* **Work item**: The line with "CSP Data Portal", the line with "التقييم المستقل", and all lines between them in the material below: return these exactly, and no others.

* **Records provided**:
-- Opening Marker --

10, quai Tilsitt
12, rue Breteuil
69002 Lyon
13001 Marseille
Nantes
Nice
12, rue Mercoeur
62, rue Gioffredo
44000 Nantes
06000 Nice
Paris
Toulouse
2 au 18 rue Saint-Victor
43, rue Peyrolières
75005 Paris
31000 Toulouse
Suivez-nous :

-- Closing Marker --
-- Opening Marker --

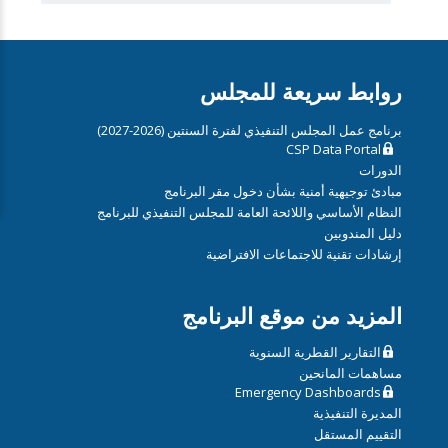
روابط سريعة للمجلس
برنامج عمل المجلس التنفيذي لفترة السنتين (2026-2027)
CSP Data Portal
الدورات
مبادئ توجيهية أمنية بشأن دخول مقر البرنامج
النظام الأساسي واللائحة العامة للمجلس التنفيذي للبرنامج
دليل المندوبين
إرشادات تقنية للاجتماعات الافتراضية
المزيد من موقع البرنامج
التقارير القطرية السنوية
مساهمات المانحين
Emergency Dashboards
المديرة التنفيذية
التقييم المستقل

-- Closing Marker --

* **Response box**:
CSP Data Portal
الدورات
مبادئ توجيهية أمنية بشأن دخول مقر البرنامج
النظام الأساسي واللائحة العامة للمجلس التنفيذي للبرنامج
دليل المندوبين
إرشادات تقنية للاجتماعات الافتراضية
المزيد من موقع البرنامج
التقارير القطرية السنوية
مساهمات المانحين
Emergency Dashboards
المديرة التنفيذية
التقييم المستقل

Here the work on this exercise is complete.